Michèle Pettinato is a Senior Data Scientist at Datasparq.

Large Language Models (LLM) are hailed everywhere as game changers. They have vastly shortened development time for NLP applications, and if you’re not using them you’re losing out. We’ve seen reports of some fantastic feats by LLM: ChatGPT4 passing the Bar exam and medical examinations. This seems to pave the way for a bright new future. However, if we are to apply LLM to sensitive areas such as law, security, medicine, it makes sense to pause for thought and want to understand more about their underlying abilities.

The following text is a compendium of some of the problems we have encountered when building applications with LLM and what warnings practitioners can glean from research on the linguistic and cognitive abilities of LLM. But first:

What do we mean by underlying abilities? 

Consider for a moment a pigeon that has been trained to pick at a display of the moon on a navigator. Every time it hits the moon, it receives a grain. The navigator has been fitted with sensors which adjust the rocket’s course depending on the pigeon’s pick, thus allowing the pigeon to ‘steer’ the rocket towards the moon. Although viewed from the outside there is no discernable difference between a rocket flown by an astronaut or such a pigeon, we would not be happy to say the two pilots are using the same knowledge to do so. 

Similarly, Hans was a horse in late 19th century Germany who could perform complex arithmetic by tapping out responses to problems. He was paraded in front of learned societies and was a sensation until examiners wanted to know if he could still answer questions when asked by someone else than his handler. When this was tested, Hans’ abilities evaporated and his keeper was left distraught. Hans did have an amazing ability to read his handler and perform just the right behaviour for a given situation, but this did not constitute arithmetic. Instead he was responding to subtle surface cues from his human and tailoring his own response to that. Both examples are regularly used in introductory courses to Cognitive Science to illustrate the point that we cannot assume that identical behaviour in two organisms has also originated from the same computations – or in a more snappy way: we can’t equate behaviour with cognition.

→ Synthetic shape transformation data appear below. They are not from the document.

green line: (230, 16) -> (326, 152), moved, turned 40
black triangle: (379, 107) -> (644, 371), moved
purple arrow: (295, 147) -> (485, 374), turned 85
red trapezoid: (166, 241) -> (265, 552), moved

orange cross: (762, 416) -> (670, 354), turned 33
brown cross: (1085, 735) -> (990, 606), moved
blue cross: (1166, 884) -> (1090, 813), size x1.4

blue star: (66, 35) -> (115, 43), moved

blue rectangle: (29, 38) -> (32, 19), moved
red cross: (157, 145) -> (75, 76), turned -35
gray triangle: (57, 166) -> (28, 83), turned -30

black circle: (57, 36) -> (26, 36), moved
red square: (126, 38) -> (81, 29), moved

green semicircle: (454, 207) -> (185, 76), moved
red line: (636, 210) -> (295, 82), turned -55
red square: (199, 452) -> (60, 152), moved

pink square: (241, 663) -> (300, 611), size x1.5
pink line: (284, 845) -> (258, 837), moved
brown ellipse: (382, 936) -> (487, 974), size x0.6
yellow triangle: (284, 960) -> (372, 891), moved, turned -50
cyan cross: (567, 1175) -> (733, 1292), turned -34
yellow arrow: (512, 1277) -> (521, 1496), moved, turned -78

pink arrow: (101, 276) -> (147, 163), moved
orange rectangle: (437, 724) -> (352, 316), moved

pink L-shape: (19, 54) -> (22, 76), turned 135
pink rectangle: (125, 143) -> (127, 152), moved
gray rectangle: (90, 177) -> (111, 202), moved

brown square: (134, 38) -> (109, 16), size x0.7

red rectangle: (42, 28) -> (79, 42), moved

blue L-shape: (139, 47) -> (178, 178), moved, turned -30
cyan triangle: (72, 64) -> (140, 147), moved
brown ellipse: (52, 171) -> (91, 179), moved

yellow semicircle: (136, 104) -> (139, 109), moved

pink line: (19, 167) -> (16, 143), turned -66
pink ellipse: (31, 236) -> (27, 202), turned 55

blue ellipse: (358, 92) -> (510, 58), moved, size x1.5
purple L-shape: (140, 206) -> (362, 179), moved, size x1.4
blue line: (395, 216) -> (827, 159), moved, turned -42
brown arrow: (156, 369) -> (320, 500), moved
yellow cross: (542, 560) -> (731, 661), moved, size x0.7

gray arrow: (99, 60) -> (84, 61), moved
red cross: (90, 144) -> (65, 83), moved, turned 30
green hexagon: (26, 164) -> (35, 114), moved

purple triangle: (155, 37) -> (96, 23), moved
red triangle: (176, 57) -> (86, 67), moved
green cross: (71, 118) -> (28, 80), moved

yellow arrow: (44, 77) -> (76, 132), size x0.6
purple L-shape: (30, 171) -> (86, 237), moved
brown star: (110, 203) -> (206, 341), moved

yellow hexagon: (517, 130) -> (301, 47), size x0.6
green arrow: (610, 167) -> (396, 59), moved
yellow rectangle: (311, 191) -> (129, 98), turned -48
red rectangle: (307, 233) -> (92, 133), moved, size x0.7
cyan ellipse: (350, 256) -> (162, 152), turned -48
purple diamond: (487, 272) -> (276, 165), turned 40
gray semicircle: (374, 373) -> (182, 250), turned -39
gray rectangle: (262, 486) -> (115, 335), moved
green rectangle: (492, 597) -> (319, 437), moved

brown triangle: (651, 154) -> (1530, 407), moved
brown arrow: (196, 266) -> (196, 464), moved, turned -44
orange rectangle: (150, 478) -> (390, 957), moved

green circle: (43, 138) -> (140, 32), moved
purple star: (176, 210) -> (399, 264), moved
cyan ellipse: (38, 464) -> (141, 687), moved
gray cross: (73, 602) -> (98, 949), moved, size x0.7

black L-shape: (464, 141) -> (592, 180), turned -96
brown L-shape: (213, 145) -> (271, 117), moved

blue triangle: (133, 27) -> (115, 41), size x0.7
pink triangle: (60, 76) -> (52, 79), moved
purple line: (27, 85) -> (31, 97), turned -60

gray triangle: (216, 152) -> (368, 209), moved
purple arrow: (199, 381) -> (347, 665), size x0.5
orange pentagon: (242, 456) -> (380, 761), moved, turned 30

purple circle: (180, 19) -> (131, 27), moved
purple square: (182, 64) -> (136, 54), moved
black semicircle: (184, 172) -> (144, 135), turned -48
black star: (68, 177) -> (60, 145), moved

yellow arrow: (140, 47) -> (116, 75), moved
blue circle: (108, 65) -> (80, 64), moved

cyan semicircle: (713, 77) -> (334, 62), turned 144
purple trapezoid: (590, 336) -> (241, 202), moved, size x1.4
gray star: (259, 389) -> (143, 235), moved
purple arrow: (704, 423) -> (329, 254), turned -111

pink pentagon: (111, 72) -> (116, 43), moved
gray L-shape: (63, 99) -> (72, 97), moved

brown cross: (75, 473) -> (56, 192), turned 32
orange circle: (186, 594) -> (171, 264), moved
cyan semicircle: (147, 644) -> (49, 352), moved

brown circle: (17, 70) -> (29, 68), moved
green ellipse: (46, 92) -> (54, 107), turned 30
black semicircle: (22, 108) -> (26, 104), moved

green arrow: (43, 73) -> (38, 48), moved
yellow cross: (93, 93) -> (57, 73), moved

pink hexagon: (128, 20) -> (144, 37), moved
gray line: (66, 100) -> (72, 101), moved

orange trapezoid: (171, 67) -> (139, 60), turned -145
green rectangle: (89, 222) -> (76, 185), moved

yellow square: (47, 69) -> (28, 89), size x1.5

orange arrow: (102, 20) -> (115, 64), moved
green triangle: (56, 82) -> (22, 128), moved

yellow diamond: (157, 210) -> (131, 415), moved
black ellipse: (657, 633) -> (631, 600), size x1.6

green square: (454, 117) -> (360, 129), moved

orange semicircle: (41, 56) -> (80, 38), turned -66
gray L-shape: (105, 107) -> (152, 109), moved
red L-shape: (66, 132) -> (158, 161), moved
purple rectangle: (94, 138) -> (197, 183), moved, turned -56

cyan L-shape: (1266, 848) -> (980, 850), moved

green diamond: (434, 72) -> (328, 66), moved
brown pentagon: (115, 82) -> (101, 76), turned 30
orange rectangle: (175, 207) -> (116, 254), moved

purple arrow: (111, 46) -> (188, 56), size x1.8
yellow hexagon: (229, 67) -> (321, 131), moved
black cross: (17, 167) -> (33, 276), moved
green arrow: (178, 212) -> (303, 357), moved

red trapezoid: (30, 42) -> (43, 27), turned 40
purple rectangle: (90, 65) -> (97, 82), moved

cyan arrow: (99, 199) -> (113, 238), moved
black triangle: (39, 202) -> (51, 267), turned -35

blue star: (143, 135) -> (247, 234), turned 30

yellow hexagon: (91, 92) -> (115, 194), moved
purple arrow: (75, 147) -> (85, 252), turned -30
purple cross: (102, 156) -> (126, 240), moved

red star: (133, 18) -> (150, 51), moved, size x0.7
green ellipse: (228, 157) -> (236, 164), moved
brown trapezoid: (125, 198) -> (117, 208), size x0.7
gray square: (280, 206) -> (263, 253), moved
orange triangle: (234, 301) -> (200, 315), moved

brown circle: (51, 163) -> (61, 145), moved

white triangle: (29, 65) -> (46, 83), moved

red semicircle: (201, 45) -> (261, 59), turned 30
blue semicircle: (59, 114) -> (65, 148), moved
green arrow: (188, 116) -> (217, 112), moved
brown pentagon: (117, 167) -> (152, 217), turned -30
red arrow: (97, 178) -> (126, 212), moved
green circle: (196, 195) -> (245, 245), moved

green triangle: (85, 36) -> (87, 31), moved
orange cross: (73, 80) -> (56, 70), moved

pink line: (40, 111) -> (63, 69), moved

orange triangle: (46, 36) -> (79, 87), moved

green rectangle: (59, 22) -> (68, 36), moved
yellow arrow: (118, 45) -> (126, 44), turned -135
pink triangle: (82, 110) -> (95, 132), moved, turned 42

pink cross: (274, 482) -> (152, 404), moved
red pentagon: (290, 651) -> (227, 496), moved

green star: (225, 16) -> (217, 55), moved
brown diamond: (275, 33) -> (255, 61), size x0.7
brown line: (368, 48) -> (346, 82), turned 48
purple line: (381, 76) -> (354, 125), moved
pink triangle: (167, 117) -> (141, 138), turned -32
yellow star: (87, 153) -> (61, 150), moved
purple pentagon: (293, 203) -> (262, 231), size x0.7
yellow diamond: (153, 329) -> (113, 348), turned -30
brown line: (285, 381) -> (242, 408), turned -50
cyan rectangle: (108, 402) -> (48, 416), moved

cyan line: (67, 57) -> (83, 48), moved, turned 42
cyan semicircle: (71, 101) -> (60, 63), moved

So what are some of the indicators we’ve seen that reasoning in LLM may not be quite as human-like?

Difficulties in abstracting meaning beyond the lexical items of the text

LLM can get singularly ‘stuck’ on text. On several of our tasks, we observed that the models (mostly ChatGPT 3.5 but also 4) would respond positively as long as the same lexical items that were used in the query were also present in the text to be reviewed. It was almost as if we were using a highly powerful regex that was triggered irrespective of context and meaning. So what does research tell us about this ‘lexical fixation’?

A task that is often used to test models’ ability to interpret language is ‘Natural Language Inference’ (NLI), where we ask what a reader is able to infer from a piece of text. For example, if I tell you that ‘She ate most of the cake’, you also know that some of the cake is left. There are several benchmarks (e.g. SNLI and Multi-NLI) that test this; typically by asking ‘given the premise (first sentence), tell me if the hypothesis (second sentence) is: true (entailment), false (contradiction) or we don’t know (neutral)’. Below are some examples from Multi-NLI:

Progress on these benchmarks has been impressive for LLM, reaching human-like performance on some. However, McCoy et al. (2019) point out that the vast majority of examples in the Multi-NLI corpus could be solved by using surface strategies, i.e. paying attention to text without extracting its meaning. They give the three examples below, where if you only simply compared the sequence of content words in the first sentence and checked whether they appeared in a similar order in the second sentence, you would wrongly conclude the first entailed the second. Which is exactly what the models the authors tested did. 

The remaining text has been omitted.